Most IT departments would have discovered the limitations of their current systems during the upheaval caused by recent lockdowns. Only about 7% of organisations in our study reported that they were well-prepared across all areas of IT, to handle the COVID-19 crisis. For those organisations that have yet to invest in AIOps, we recommend starting now but starting small. Develop a topology map to understand where you have reliable data sources that could be analysed by AIOps.
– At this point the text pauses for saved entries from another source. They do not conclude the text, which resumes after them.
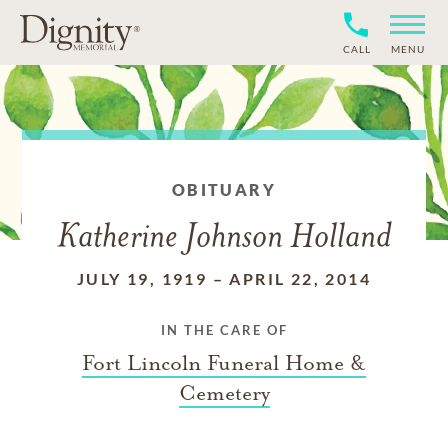
CALL
MENU
OBITUARY
Katherine Johnson Holland
JULY 19, 1919
–
APRIL 22, 2014
IN THE CARE OF
Fort Lincoln Funeral Home &
Cemetery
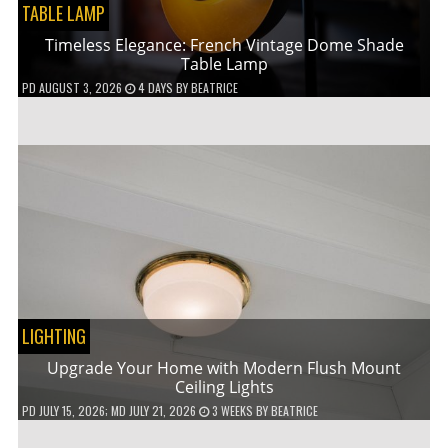
TABLE LAMP
Timeless Elegance: French Vintage Dome Shade
Table Lamp
PD
AUGUST 3, 2026
4 DAYS
BY
BEATRICE
LIGHTING
Upgrade Your Home with Modern Flush Mount
Ceiling Lights
PD
JULY 15, 2026
; MD JULY 21, 2026
3 WEEKS
BY
BEATRICE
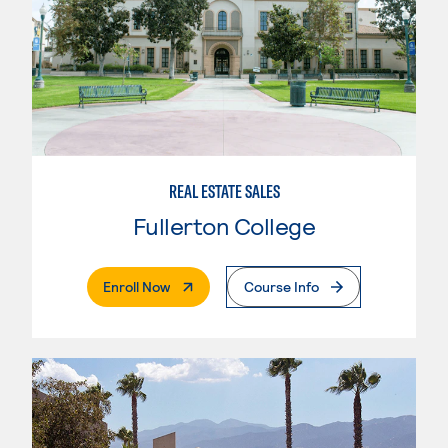
REAL ESTATE SALES
Fullerton College
. External Page
Enroll Now
Course Info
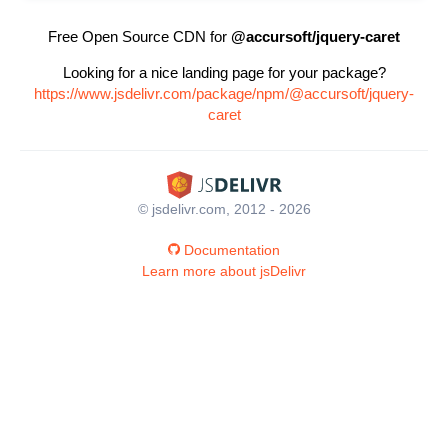
Free Open Source CDN for
@accursoft/jquery-caret
Looking for a nice landing page for your package?
https://www.jsdelivr.com/package/npm/@accursoft/jquery-
caret
© jsdelivr.com, 2012 - 2026
Documentation
Learn more about jsDelivr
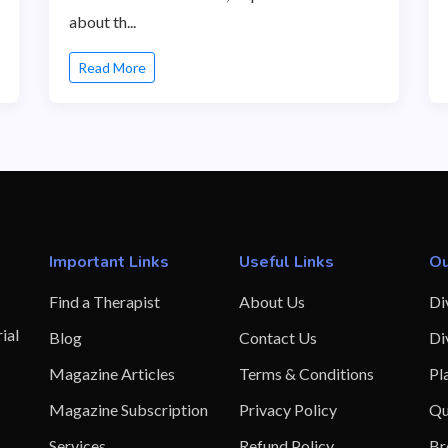
about th...
Read More
Important Links
Useful Links
Ou
Find a Therapist
About Us
Di
ial
Blog
Contact Us
Di
Magazine Articles
Terms & Conditions
Pl
Magazine Subscription
Privacy Policy
Qu
Services
Refund Policy
Br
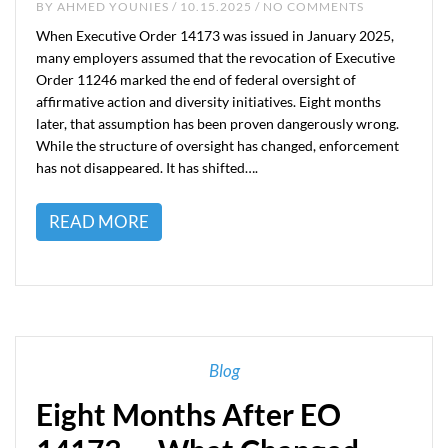
BY
AHMED YOUNIES
/ 10.15.2025 / NO COMMENTS
When Executive Order 14173 was issued in January 2025,
many employers assumed that the revocation of Executive
Order 11246 marked the end of federal oversight of
affirmative action and diversity initiatives. Eight months
later, that assumption has been proven dangerously wrong.
While the structure of oversight has changed, enforcement
has not disappeared. It has shifted….
READ MORE
Blog
Eight Months After EO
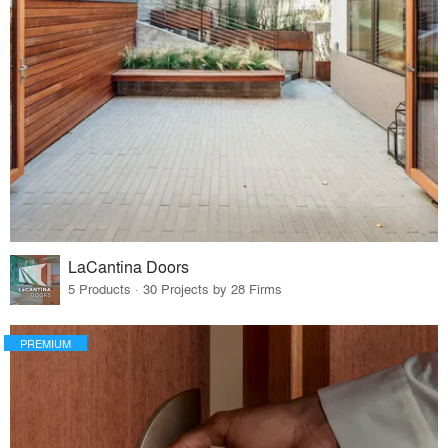
LaCantina Doors
5 Products · 30 Projects by 28 Firms
PREMIUM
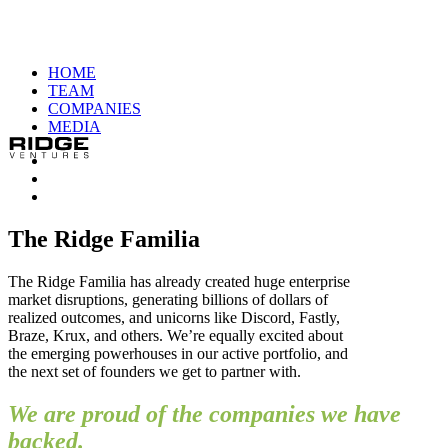
HOME
TEAM
COMPANIES
MEDIA
The Ridge Familia
The Ridge Familia has already created huge enterprise
market disruptions, generating billions of dollars of
realized outcomes, and unicorns like Discord, Fastly,
Braze, Krux, and others. We’re equally excited about
the emerging powerhouses in our active portfolio, and
the next set of founders we get to partner with.
We are proud of the companies we have
backed.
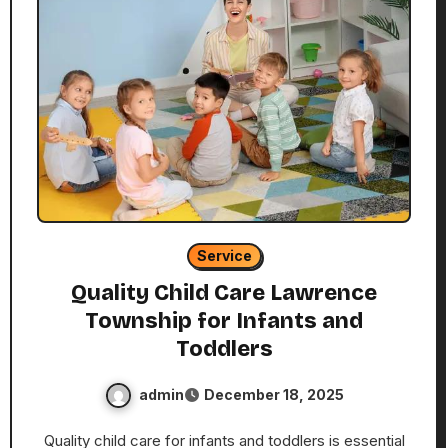
Service
Quality Child Care Lawrence
Township for Infants and
Toddlers
admin
December 18, 2025
Quality child care for infants and toddlers is essential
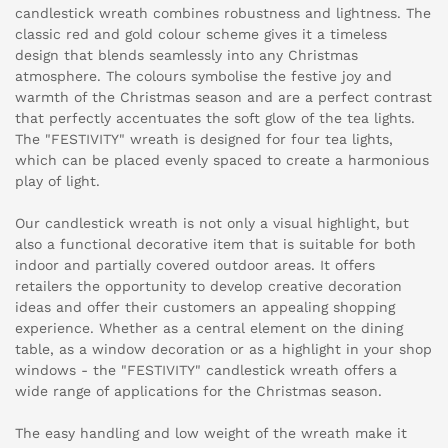
candlestick wreath combines robustness and lightness. The
classic red and gold colour scheme gives it a timeless
design that blends seamlessly into any Christmas
atmosphere. The colours symbolise the festive joy and
warmth of the Christmas season and are a perfect contrast
that perfectly accentuates the soft glow of the tea lights.
The "FESTIVITY" wreath is designed for four tea lights,
which can be placed evenly spaced to create a harmonious
play of light.
Our candlestick wreath is not only a visual highlight, but
also a functional decorative item that is suitable for both
indoor and partially covered outdoor areas. It offers
retailers the opportunity to develop creative decoration
ideas and offer their customers an appealing shopping
experience. Whether as a central element on the dining
table, as a window decoration or as a highlight in your shop
windows - the "FESTIVITY" candlestick wreath offers a
wide range of applications for the Christmas season.
The easy handling and low weight of the wreath make it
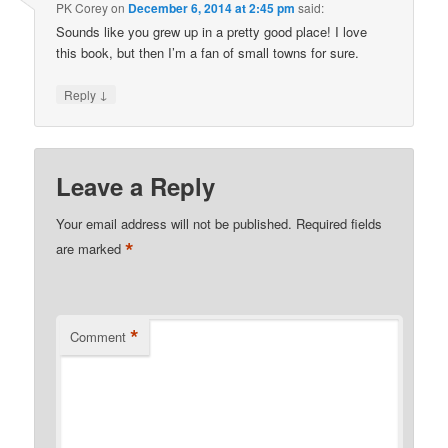
PK Corey
on
December 6, 2014 at 2:45 pm
said:
Sounds like you grew up in a pretty good place! I love
this book, but then I’m a fan of small towns for sure.
↓
Reply
Leave a Reply
Your email address will not be published.
Required fields
*
are marked
*
Comment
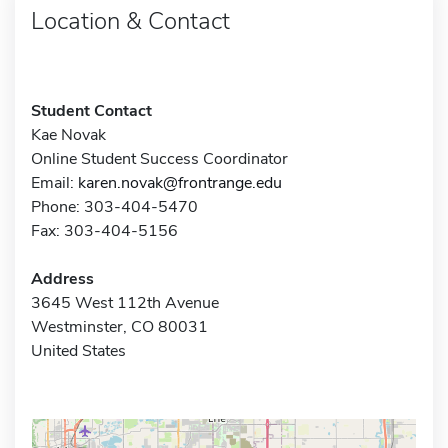
Location & Contact
Student Contact
Kae Novak
Online Student Success Coordinator
Email:
karen.novak@frontrange.edu
Phone: 303-404-5470
Fax: 303-404-5156
Address
3645 West 112th Avenue
Westminster, CO 80031
United States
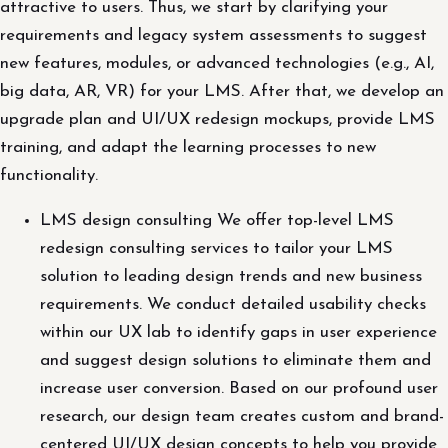
attractive to users. Thus, we start by clarifying your
requirements and legacy system assessments to suggest
new features, modules, or advanced technologies (e.g., AI,
big data, AR, VR) for your LMS. After that, we develop an
upgrade plan and UI/UX redesign mockups, provide LMS
training, and adapt the learning processes to new
functionality.
LMS design consulting We offer top-level LMS
redesign consulting services to tailor your LMS
solution to leading design trends and new business
requirements. We conduct detailed usability checks
within our UX lab to identify gaps in user experience
and suggest design solutions to eliminate them and
increase user conversion. Based on our profound user
research, our design team creates custom and brand-
centered UI/UX design concepts to help you provide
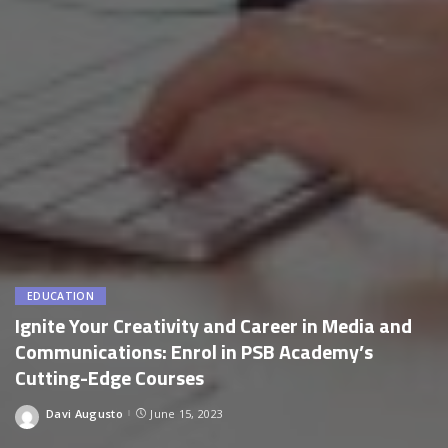
EDUCATION
Ignite Your Creativity and Career in Media and
Communications: Enrol in PSB Academy’s
Cutting-Edge Courses
Davi Augusto
June 15, 2023
Posted
by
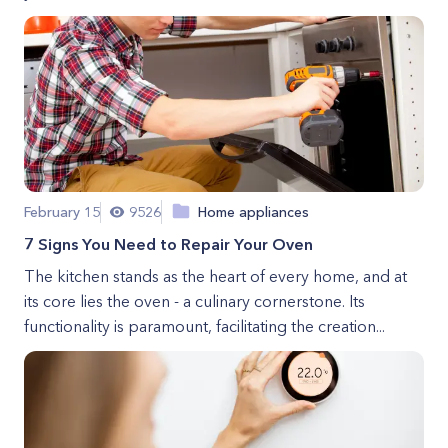
February 15
9526
Home appliances
7 Signs You Need to Repair Your Oven
The kitchen stands as the heart of every home, and at
its core lies the oven - a culinary cornerstone. Its
functionality is paramount, facilitating the creation...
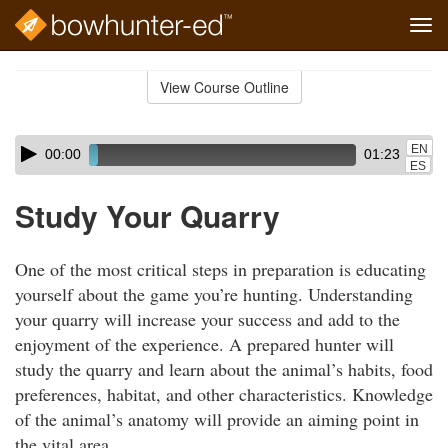
Tog
navi
Skip
to
View Course Outline
Course
main
Outline
content
Skip
Audio
EN
00:00
01:23
audio
Player
ES
player
Study Your Quarry
One of the most critical steps in preparation is educating
yourself about the game you’re hunting. Understanding
your quarry will increase your success and add to the
enjoyment of the experience. A prepared hunter will
study the quarry and learn about the animal’s habits, food
preferences, habitat, and other characteristics. Knowledge
of the animal’s anatomy will provide an aiming point in
the vital area.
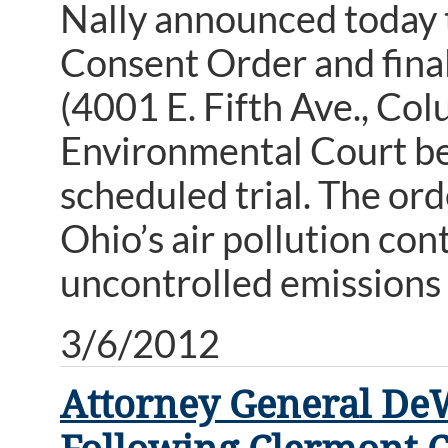
Nally announced today t
Consent Order and fina
(4001 E. Fifth Ave., Co
Environmental Court bef
scheduled trial. The orde
Ohio’s air pollution con
uncontrolled emissions 
3/6/2012
Attorney General DeW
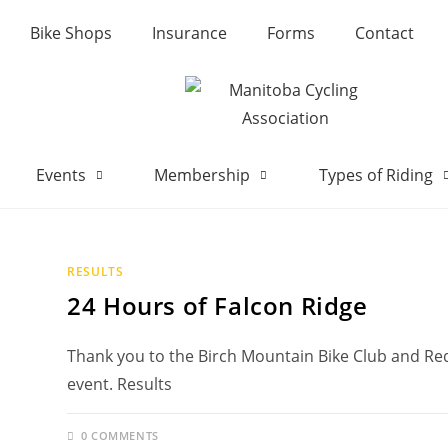
Bike Shops
Insurance
Forms
Contact
Events
Membership
Types of Riding
RESULTS
24 Hours of Falcon Ridge
Thank you to the Birch Mountain Bike Club and Re
event. Results
0 COMMENTS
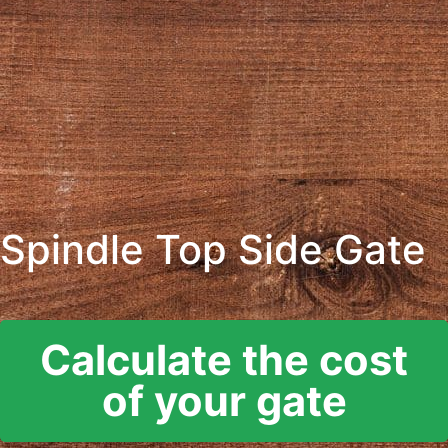
Spindle Top Side Gate
Calculate the cost
of your gate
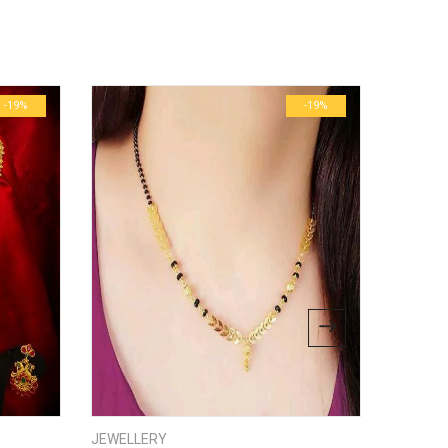
ublished.
Required fields are marked
*
0.6 kg
29 × 23 × 3 cm
-19%
-19%
bsite in this browser for the next time I comment.
JEWELLERY
JEWELL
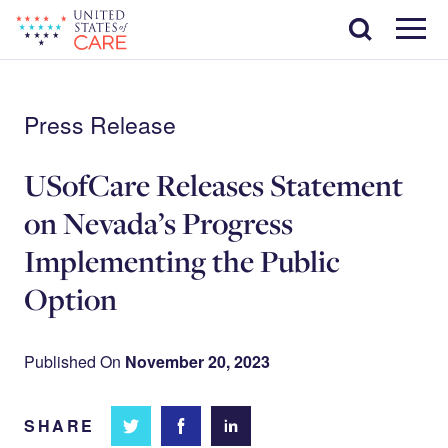
Skip
Search
to
main
Menu
content
Press Release
USofCare Releases Statement
on Nevada’s Progress
Implementing the Public
Option
Published On
November 20, 2023
SHARE
Share
Share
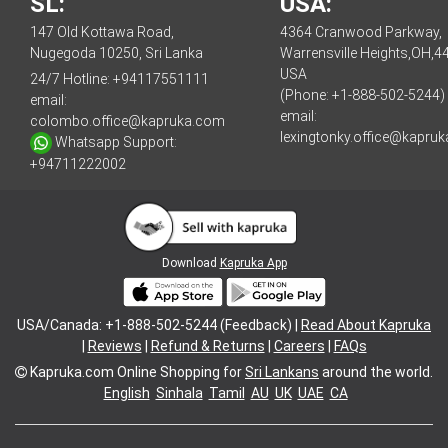
SL:
USA:
147 Old Kottawa Road,
4364 Cranwood Parkway,
Nugegoda 10250, Sri Lanka
Warrensville Heights,OH,4
USA
24/7 Hotline:
+94117551111
(Phone: +1-888-502-5244)
email:
email:
colombo.office@kapruka.com
lexingtonky.office@kapru
Whatsapp Support:
+94711222002
Download
Kapruka App
USA/Canada: +1-888-502-5244 (Feedback) |
Read About Kapruka
|
Reviews
|
Refund & Returns
|
Careers
|
FAQs
Kapruka.com
Online Shopping for
Sri Lankans
around the world.
English
Sinhala
Tamil
AU
UK
UAE
CA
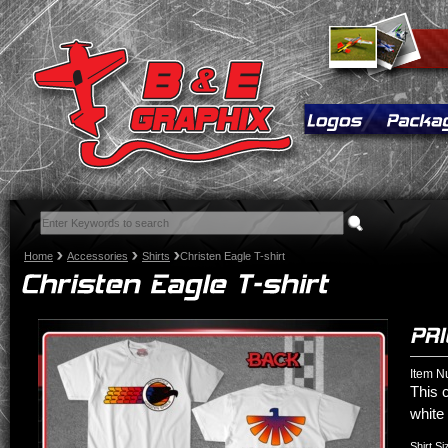
Home
Accessories
Shirts
Christen Eagle T-shirt
Item N
This 
white 
Shirt Si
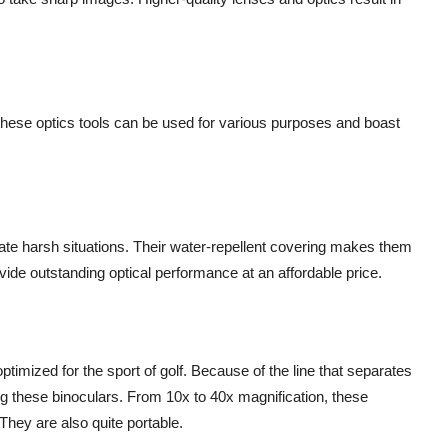
; these optics tools can be used for various purposes and boast
rate harsh situations. Their water-repellent covering makes them
ovide outstanding optical performance at an affordable price.
ptimized for the sport of golf. Because of the line that separates
g these binoculars. From 10x to 40x magnification, these
They are also quite portable.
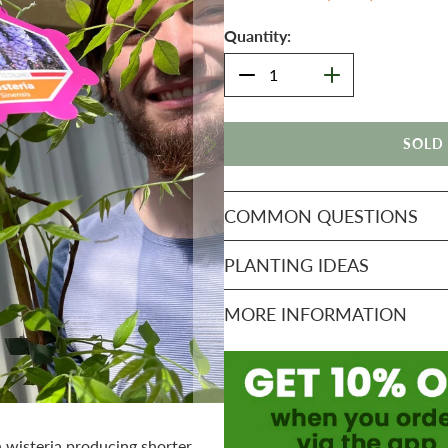
Quantity:
SOLD
COMMON QUESTIONS
PLANTING IDEAS
MORE INFORMATION
n wisteria producing shorter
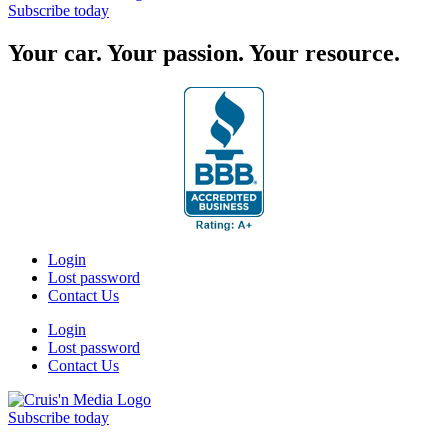
Subscribe today
Your car. Your passion. Your resource.
Login
Lost password
Contact Us
Login
Lost password
Contact Us
Subscribe today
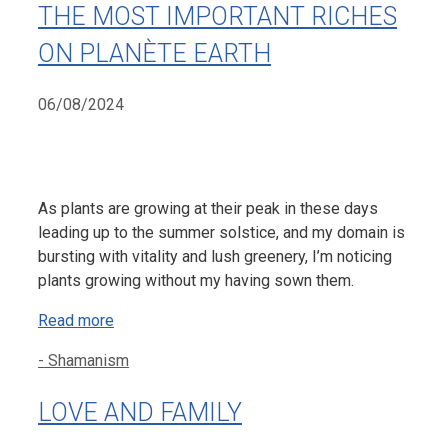
THE MOST IMPORTANT RICHES
ON PLANÈTE EARTH
06/08/2024
As plants are growing at their peak in these days
leading up to the summer solstice, and my domain is
bursting with vitality and lush greenery, I’m noticing
plants growing without my having sown them.
Read more
Categories
- Shamanism
LOVE AND FAMILY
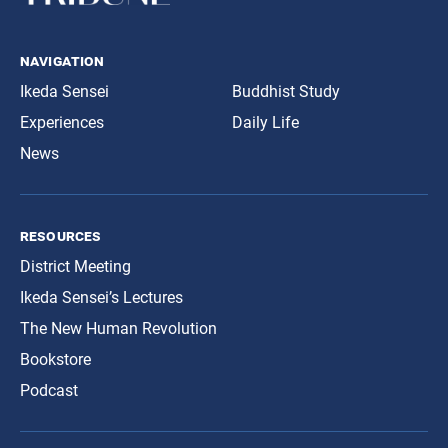
navigation
Ikeda Sensei
Buddhist Study
Experiences
Daily Life
News
resources
District Meeting
Ikeda Sensei’s Lectures
The New Human Revolution
Bookstore
Podcast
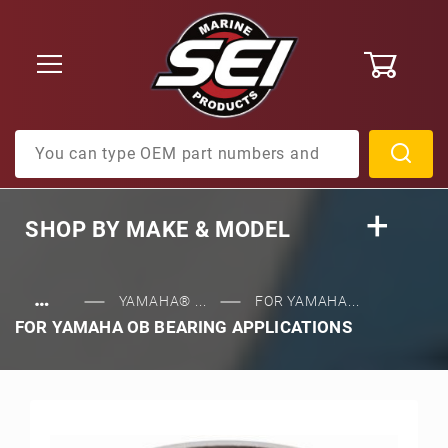
0
Product Search
SHOP BY
MAKE & MODEL
…
YAMAHA® ...
FOR YAMAHA...
FOR YAMAHA OB BEARING APPLICATIONS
Then select a domain by assessing the present level of observability and automation, IT skills gap, frequency of outages, and business criticality. As you add additional domains and the system learns, the value you realise from AIOps will grow.
The power of collaborative AIOps tools would have been undeniable as the COVID-19 crisis began and IT departments were forced to work in a distributed manner. When evaluating a system, carefully consider how it will integrate into your organisation’s preferred collaboration suite, whether it be the AIOps vendor’s proprietary situation tool or a third-party provider like Slack or Microsoft Teams. The ability for operations teams to collaborate effectively reduces time to resolution.